_EXCERPTED DATA_
++++++++++++++++++++

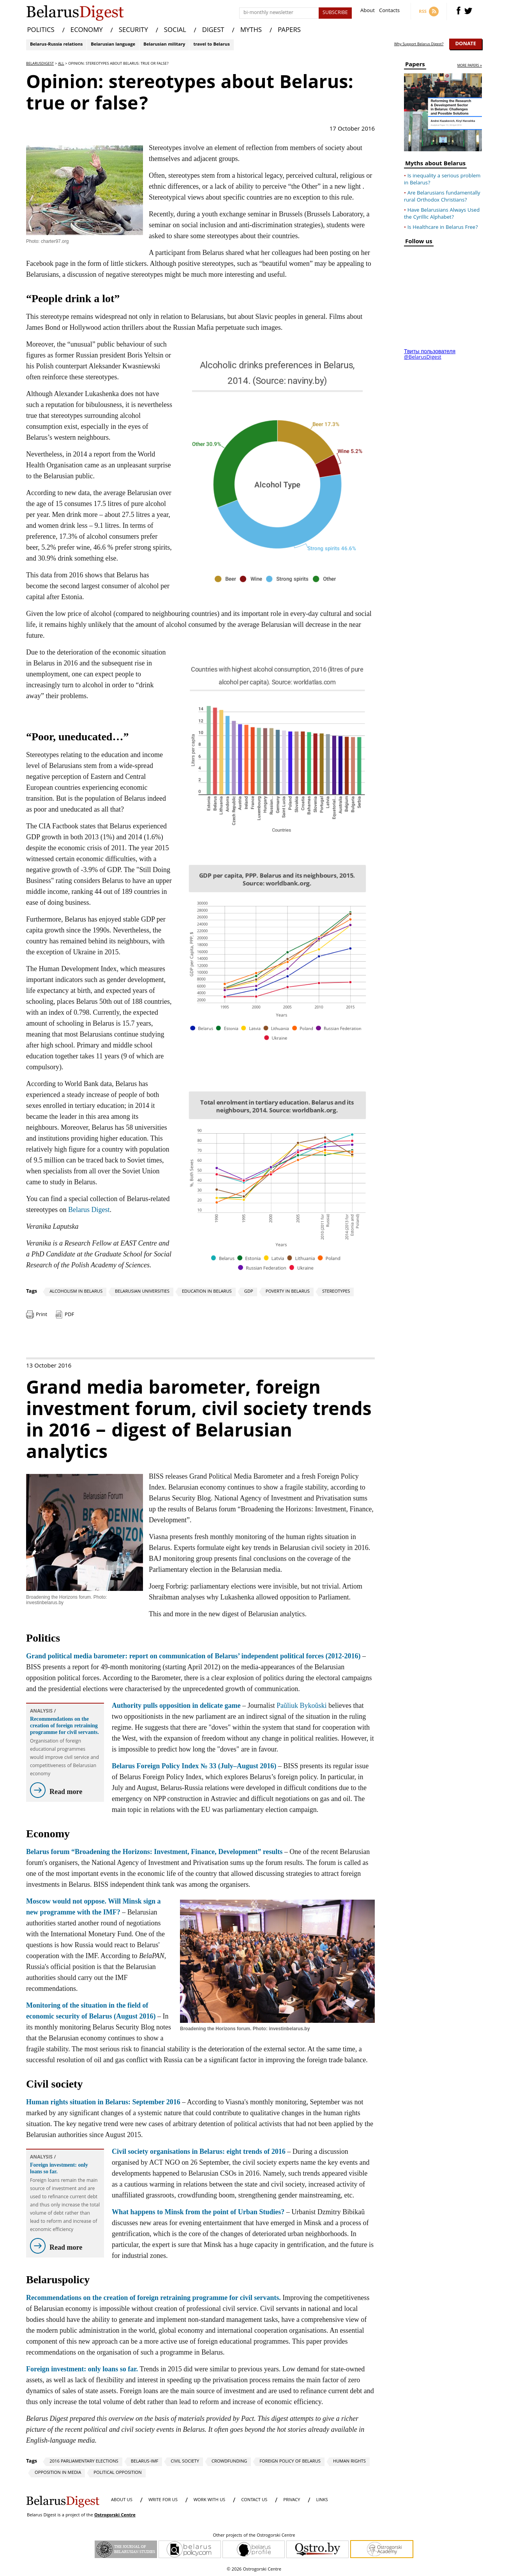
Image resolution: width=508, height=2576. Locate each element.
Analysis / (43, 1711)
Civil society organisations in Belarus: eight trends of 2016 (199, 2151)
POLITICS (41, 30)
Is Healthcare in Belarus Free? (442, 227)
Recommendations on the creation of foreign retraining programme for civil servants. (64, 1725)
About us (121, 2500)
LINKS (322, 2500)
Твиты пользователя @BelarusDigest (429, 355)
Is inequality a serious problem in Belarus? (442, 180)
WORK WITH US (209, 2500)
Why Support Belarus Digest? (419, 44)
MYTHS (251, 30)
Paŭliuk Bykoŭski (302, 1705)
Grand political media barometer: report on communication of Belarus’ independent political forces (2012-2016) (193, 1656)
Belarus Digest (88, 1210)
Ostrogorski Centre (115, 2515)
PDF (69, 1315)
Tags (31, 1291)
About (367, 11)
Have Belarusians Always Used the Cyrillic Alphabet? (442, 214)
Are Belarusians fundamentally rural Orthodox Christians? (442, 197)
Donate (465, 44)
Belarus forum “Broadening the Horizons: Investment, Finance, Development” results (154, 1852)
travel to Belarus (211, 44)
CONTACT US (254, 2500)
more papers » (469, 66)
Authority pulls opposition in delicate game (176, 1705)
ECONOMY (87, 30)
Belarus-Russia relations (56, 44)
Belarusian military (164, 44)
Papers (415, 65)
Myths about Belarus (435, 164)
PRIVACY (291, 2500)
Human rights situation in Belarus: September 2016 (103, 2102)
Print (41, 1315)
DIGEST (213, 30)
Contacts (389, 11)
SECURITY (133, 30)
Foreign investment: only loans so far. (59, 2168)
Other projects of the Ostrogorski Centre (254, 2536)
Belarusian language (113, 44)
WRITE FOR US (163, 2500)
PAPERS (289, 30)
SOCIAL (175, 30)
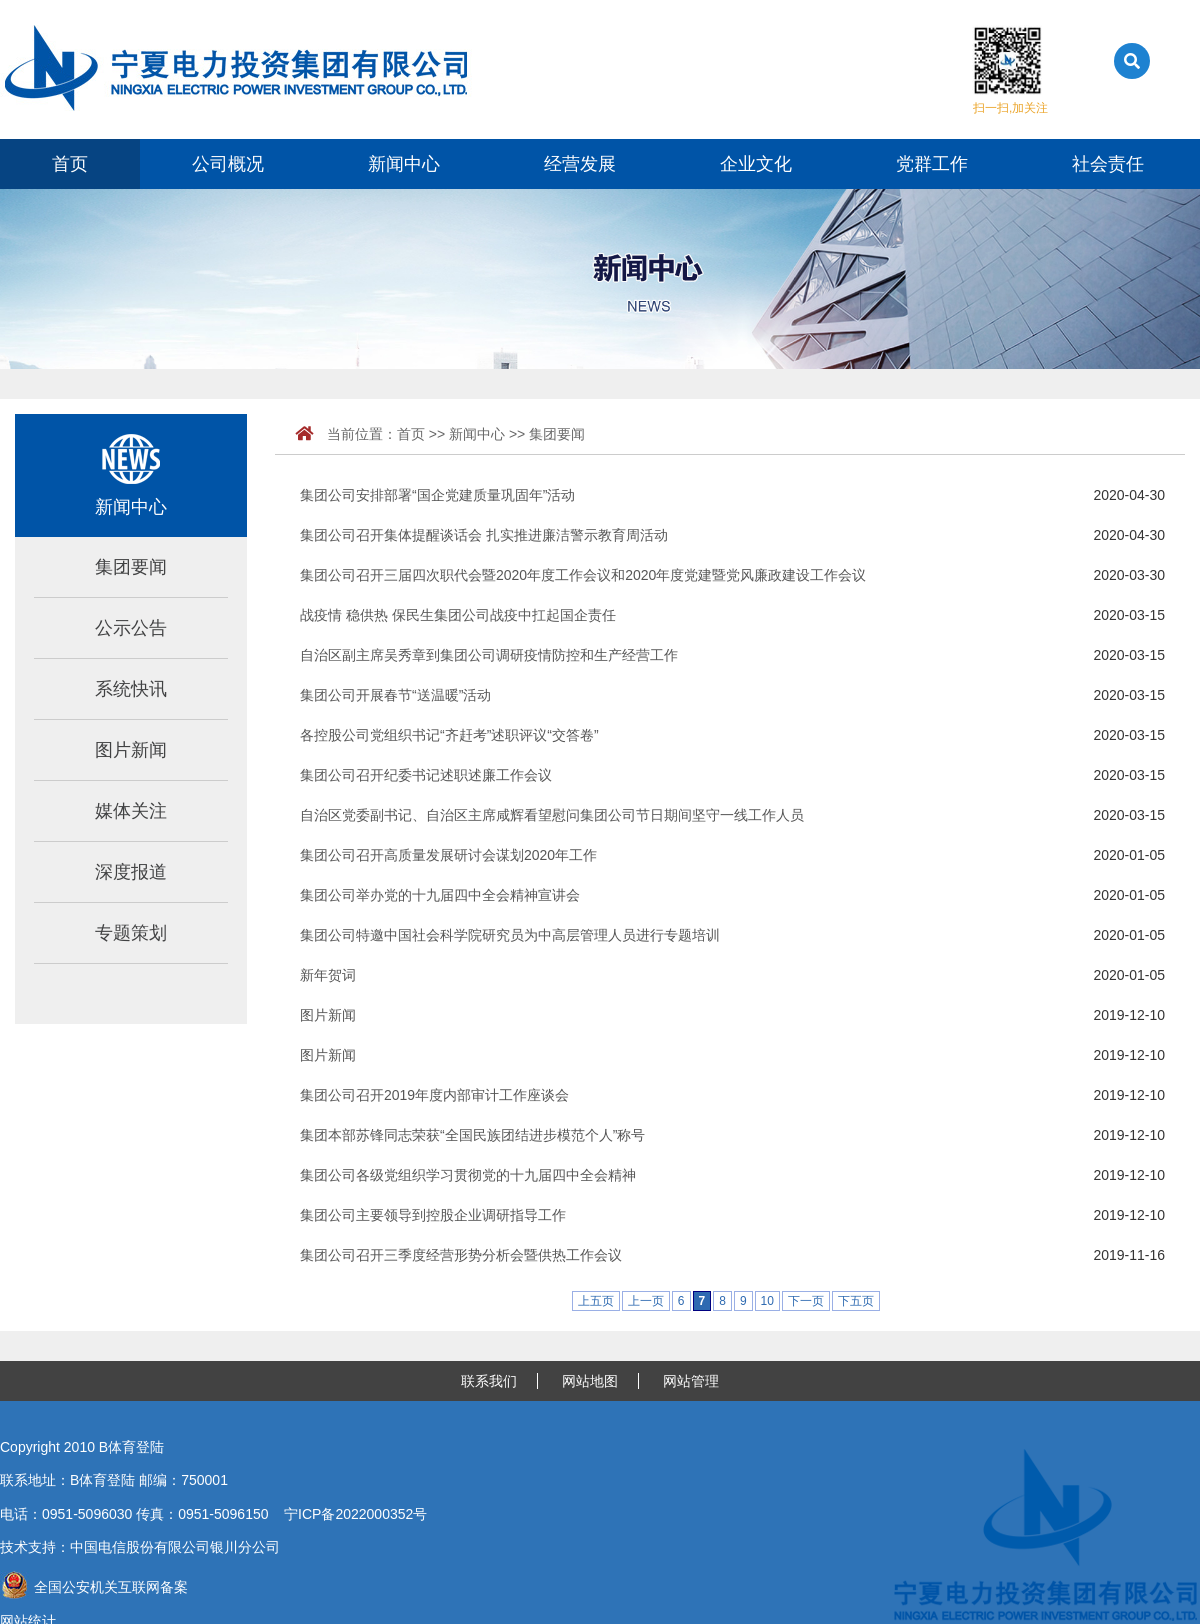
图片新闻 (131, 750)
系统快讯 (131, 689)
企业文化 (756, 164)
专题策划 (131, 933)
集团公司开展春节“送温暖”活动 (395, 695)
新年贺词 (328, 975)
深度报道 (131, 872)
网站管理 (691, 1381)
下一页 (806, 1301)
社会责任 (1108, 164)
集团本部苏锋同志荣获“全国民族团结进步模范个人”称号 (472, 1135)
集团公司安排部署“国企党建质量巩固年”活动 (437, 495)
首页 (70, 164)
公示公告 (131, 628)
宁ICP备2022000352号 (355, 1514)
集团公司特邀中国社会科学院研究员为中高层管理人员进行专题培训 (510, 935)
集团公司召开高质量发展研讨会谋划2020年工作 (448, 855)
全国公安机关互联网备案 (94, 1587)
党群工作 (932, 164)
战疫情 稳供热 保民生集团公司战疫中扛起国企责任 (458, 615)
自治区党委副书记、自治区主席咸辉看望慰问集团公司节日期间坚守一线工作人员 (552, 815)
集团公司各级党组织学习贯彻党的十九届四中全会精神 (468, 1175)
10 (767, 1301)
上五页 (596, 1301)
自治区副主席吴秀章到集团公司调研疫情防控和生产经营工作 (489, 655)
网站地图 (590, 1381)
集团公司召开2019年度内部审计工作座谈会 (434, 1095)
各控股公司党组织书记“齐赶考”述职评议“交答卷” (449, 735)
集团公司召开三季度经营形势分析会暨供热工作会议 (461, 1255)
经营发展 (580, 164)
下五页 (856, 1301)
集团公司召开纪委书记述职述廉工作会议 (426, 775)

++++++++++++++++++++

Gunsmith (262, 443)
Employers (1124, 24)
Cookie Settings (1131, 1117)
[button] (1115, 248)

++++++++++++++++++++

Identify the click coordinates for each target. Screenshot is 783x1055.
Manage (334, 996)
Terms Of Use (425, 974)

++++++++++++++++++++

_PROBLEM_
Tell how many lines in the entries contain the string "each". Give the number and nothing more.

_WRITTEN ANSWER_
2